◆ TASK TO COMPLETE
Transcribe verbatim the span of lines that opens with the line containing "sont essentiels pour" and closes with the last line of the data below.

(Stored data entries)
········
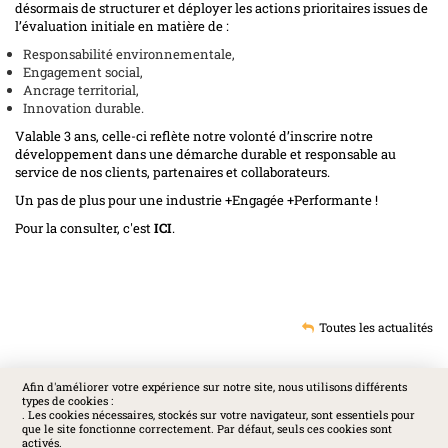
désormais de structurer et déployer les actions prioritaires issues de
l’évaluation initiale en matière de :
Responsabilité environnementale,
Engagement social,
Ancrage territorial,
Innovation durable.
Valable 3 ans, celle-ci reflète notre volonté d’inscrire notre
développement dans une démarche durable et responsable au
service de nos clients, partenaires et collaborateurs.
Un pas de plus pour une industrie +Engagée +Performante !
Pour la consulter, c'est
ICI
.
Toutes les actualités
Afin d'améliorer votre expérience sur notre site, nous utilisons différents
types de cookies :
SOCIAL
. Les cookies nécessaires, stockés sur votre navigateur, sont essentiels pour
que le site fonctionne correctement. Par défaut, seuls ces cookies sont
activés.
········
◆ THE COMPLETED TASK
. Les cookies nécessaires, stockés sur votre navigateur, sont essentiels pour
que le site fonctionne correctement. Par défaut, seuls ces cookies sont
activés.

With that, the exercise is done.